*Exercise brief*. The response should hold each line from the entries below where "Media" is found.

(Document layout analysis data)
○ ○ ○ ○ ○ ○ ○
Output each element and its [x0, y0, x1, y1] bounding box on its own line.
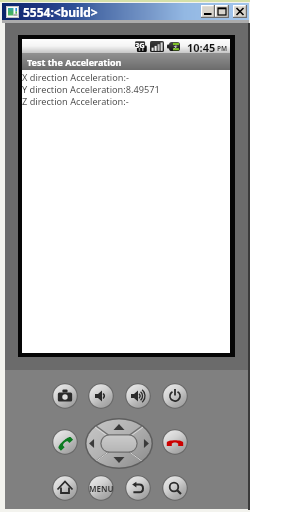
button[interactable]: Search [162, 475, 188, 501]
staticText: 3G [135, 40, 145, 50]
staticText: 5554:<build> [23, 4, 98, 20]
staticText: MENU [89, 483, 114, 494]
staticText: Z direction Acceleration:- [22, 95, 129, 107]
button[interactable]: Camera [52, 383, 78, 409]
button[interactable]: MENU [88, 475, 114, 501]
button[interactable]: Close [233, 5, 247, 18]
button[interactable]: Volume down [88, 383, 114, 409]
button[interactable]: Back [125, 475, 151, 501]
button[interactable]: End call [162, 429, 188, 455]
staticText: Y direction Acceleration:8.49571 [22, 83, 160, 95]
staticText: 10:45 [187, 40, 216, 54]
button[interactable]: Power [162, 383, 188, 409]
staticText: PM [217, 44, 228, 53]
staticText: Test the Acceleration [27, 56, 122, 68]
button[interactable]: Minimize [201, 5, 215, 18]
button[interactable]: Home [52, 475, 78, 501]
button[interactable]: Maximize [215, 5, 229, 18]
button[interactable]: Call [52, 429, 78, 455]
staticText: X direction Acceleration:- [22, 71, 129, 83]
button[interactable]: Volume up [125, 383, 151, 409]
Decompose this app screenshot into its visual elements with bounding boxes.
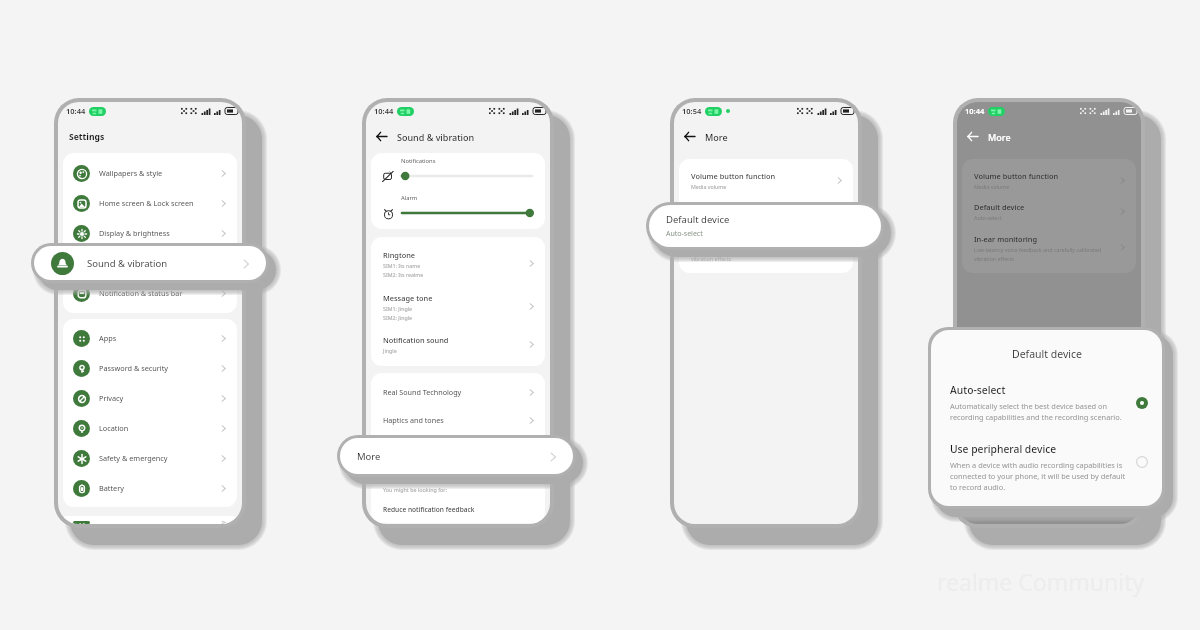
staticText: Sound & vibration (99, 258, 161, 268)
staticText: Battery (99, 483, 124, 493)
staticText: Default device (691, 202, 742, 212)
button[interactable]: Volume button function (962, 165, 1136, 196)
button[interactable]: Wallpapers & style (63, 158, 237, 188)
staticText: Real Sound Technology (383, 387, 462, 397)
staticText: Alarm (401, 194, 418, 202)
button[interactable]: Back (682, 129, 697, 144)
staticText: When a device with audio recording capab… (950, 460, 1126, 492)
staticText: Display & brightness (99, 228, 170, 238)
staticText: Haptics and tones (383, 415, 444, 425)
button[interactable]: Battery (63, 473, 237, 503)
button[interactable]: Real Sound Technology (371, 378, 545, 406)
staticText: Low-latency voice feedback and carefully… (691, 246, 819, 253)
button[interactable]: Auto-select (950, 383, 1148, 422)
button[interactable]: In-ear monitoring (679, 227, 853, 268)
staticText: You might be looking for: (383, 486, 447, 493)
button[interactable]: Default device (649, 205, 881, 247)
staticText: Reduce notification feedback (383, 505, 475, 514)
staticText: SIM2: Its realme (383, 271, 424, 278)
staticText: vibration effects (974, 255, 1015, 262)
button[interactable]: In-ear monitoring (962, 227, 1136, 268)
button[interactable]: Location (63, 413, 237, 443)
staticText: Jingle (383, 347, 397, 354)
staticText: 10:44 (66, 106, 86, 116)
staticText: Settings (69, 131, 105, 143)
staticText: SIM1: Jingle (383, 305, 413, 312)
staticText: In-ear monitoring (974, 234, 1037, 244)
staticText: More (988, 131, 1011, 143)
staticText: Sound & vibration (397, 131, 475, 143)
button[interactable]: Back (965, 129, 980, 144)
button[interactable]: Password & security (63, 353, 237, 383)
button[interactable]: Volume button function (679, 165, 853, 196)
staticText: More (357, 450, 381, 463)
staticText: Media volume (691, 183, 727, 190)
staticText: Default device (974, 202, 1025, 212)
button[interactable]: Sound & vibration (34, 246, 266, 280)
button[interactable]: Default device (962, 196, 1136, 227)
button[interactable]: Use peripheral device (950, 442, 1148, 492)
button[interactable]: More (340, 438, 573, 474)
staticText: 10:44 (374, 106, 394, 116)
button[interactable]: Default device (679, 196, 853, 227)
staticText: Automatically select the best device bas… (950, 401, 1122, 422)
staticText: Apps (99, 333, 117, 343)
staticText: Ringtone (383, 250, 416, 260)
staticText: In-ear monitoring (691, 234, 754, 244)
staticText: Default device (666, 213, 730, 226)
button[interactable]: Notification & status bar (63, 278, 237, 308)
staticText: Media volume (974, 183, 1010, 190)
staticText: Notifications (401, 157, 436, 165)
button[interactable]: Notifications volume (382, 169, 534, 183)
staticText: Auto-select (691, 214, 719, 221)
staticText: Safety & emergency (99, 453, 168, 463)
button[interactable]: Notification sound (371, 328, 545, 361)
button[interactable]: More (371, 434, 545, 462)
staticText: SIM1: Its name (383, 262, 421, 269)
button[interactable]: Additional settings (63, 521, 237, 524)
button[interactable]: Display & brightness (63, 218, 237, 248)
staticText: Wallpapers & style (99, 168, 163, 178)
staticText: Use peripheral device (950, 442, 1057, 456)
staticText: Message tone (383, 293, 433, 303)
staticText: Auto-select (974, 214, 1002, 221)
staticText: Sound & vibration (87, 257, 168, 270)
staticText: Notification & status bar (99, 288, 183, 298)
staticText: Password & security (99, 363, 169, 373)
staticText: Auto-select (666, 229, 703, 239)
staticText: Home screen & Lock screen (99, 198, 194, 208)
staticText: vibration effects (691, 255, 732, 262)
staticText: Privacy (99, 393, 124, 403)
button[interactable]: Ringtone (371, 242, 545, 285)
button[interactable]: Sound & vibration (63, 248, 237, 278)
staticText: Notification sound (383, 335, 449, 345)
staticText: More (705, 131, 728, 143)
staticText: 10:54 (682, 106, 702, 116)
button[interactable]: Home screen & Lock screen (63, 188, 237, 218)
button[interactable]: Message tone (371, 285, 545, 328)
staticText: SIM2: Jingle (383, 314, 413, 321)
button[interactable]: Safety & emergency (63, 443, 237, 473)
button[interactable]: Haptics and tones (371, 406, 545, 434)
staticText: Auto-select (950, 383, 1006, 397)
staticText: Location (99, 423, 129, 433)
button[interactable]: Alarm volume (382, 206, 534, 220)
staticText: 10:44 (965, 106, 985, 116)
button[interactable]: Apps (63, 323, 237, 353)
staticText: Volume button function (691, 171, 776, 181)
staticText: Default device (1012, 347, 1082, 361)
button[interactable]: Privacy (63, 383, 237, 413)
staticText: Low-latency voice feedback and carefully… (974, 246, 1102, 253)
staticText: Volume button function (974, 171, 1059, 181)
button[interactable]: Back (374, 129, 389, 144)
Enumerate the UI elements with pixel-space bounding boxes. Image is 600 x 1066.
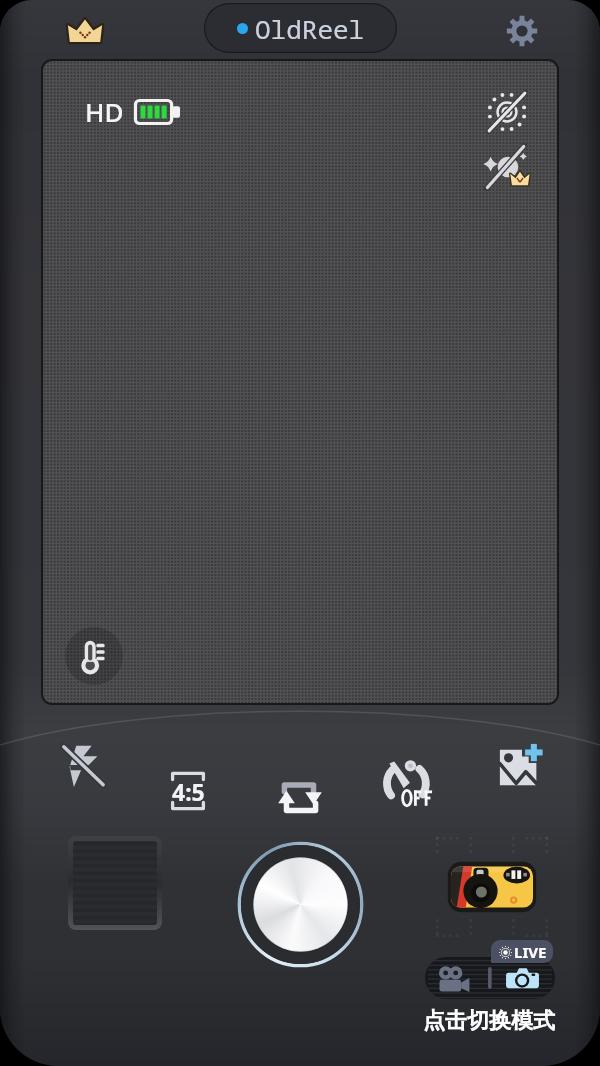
- button[interactable]: Add photo: [490, 735, 552, 797]
- button[interactable]: Aspect ratio 4 to 5: [158, 761, 218, 821]
- button[interactable]: Switch mode: [425, 957, 555, 999]
- button[interactable]: Timer off: [374, 751, 442, 819]
- button[interactable]: Flash off: [52, 734, 114, 796]
- staticText: 4:5: [172, 776, 205, 807]
- staticText: 点击切换模式: [423, 1007, 555, 1035]
- button[interactable]: Switch camera: [267, 764, 333, 830]
- staticText: LIVE: [514, 942, 547, 962]
- button[interactable]: Temperature: [65, 627, 123, 685]
- staticText: OldReel: [255, 11, 365, 46]
- button[interactable]: OldReel: [204, 3, 397, 53]
- button[interactable]: Shutter: [237, 841, 364, 968]
- button[interactable]: Effects off: [477, 137, 537, 197]
- button[interactable]: Live mode: [491, 940, 553, 963]
- button[interactable]: Flash off: [477, 82, 537, 142]
- staticText: HD: [85, 94, 124, 129]
- button[interactable]: Camera style: [436, 837, 548, 937]
- button[interactable]: Settings: [500, 9, 544, 53]
- button[interactable]: Premium: [62, 8, 108, 54]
○ ○ ○ ○ ○ ○ ○
*Your response*.
staticText: Media volume (691, 183, 727, 190)
staticText: Media volume (974, 183, 1010, 190)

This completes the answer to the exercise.